Hard­ware Heaven: Amiga CD32

A quick look back at Com­modore’s third failed at­tempt to crack the con­sole mar­ket

Retro Gamer - - CONTENTS -

When the first AGA (Ad­vanced Graph­ics Ar­chi­tec­ture) Amiga com­put­ers launched in 1992, Com­modore re­alised it had a pretty solid gam­ing plat­form on its hands – it could com­fort­ably claim to of­fer more than Sega or Nin­tendo. So for the third and fi­nal time, Com­modore would at­tempt to en­ter the con­sole mar­ket. Un­like the Com­modore 64 Games Sys­tem, the hard­ware wasn’t out­dated, and un­like the CDTV the price was rea­son­ably af­ford­able to the mass mar­ket.

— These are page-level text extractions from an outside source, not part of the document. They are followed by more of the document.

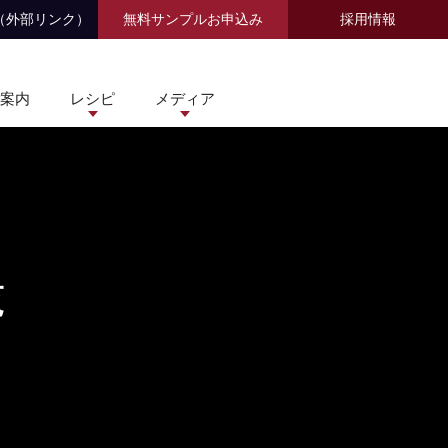
（外部リンク）
無料サンプルお申込み
採用情報
案内
レシピ
メディア
覧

With a newly de­signed joy­pad and a (rel­a­tively) com­pact grey case, it looked to be a vi­able con­tender.

The sys­tem launched to a solid re­cep­tion in Europe in Septem­ber 1993 and quickly amassed a large soft­ware li­brary, though the bulk of this was com­prised of legacy Amiga games ported to CD for a quick profit. Although the con­sole dom­i­nated UK CD soft­ware sales dur­ing its short life, over­tak­ing PC CD-ROM and Mega-cd game sales, it wasn’t enough to save Com­modore. The com­pany went bank­rupt in 1994 and with no­body to man­u­fac­ture or ad­ver­tise new units, the CD32 faded into ir­rel­e­vance. When Es­com pur­chased Com­modore and the Amiga tech­nol­ogy later that year, it de­clined to support the CD32 – a sen­si­ble move, given the im­pend­ing ar­rival of the Playsta­tion and Saturn.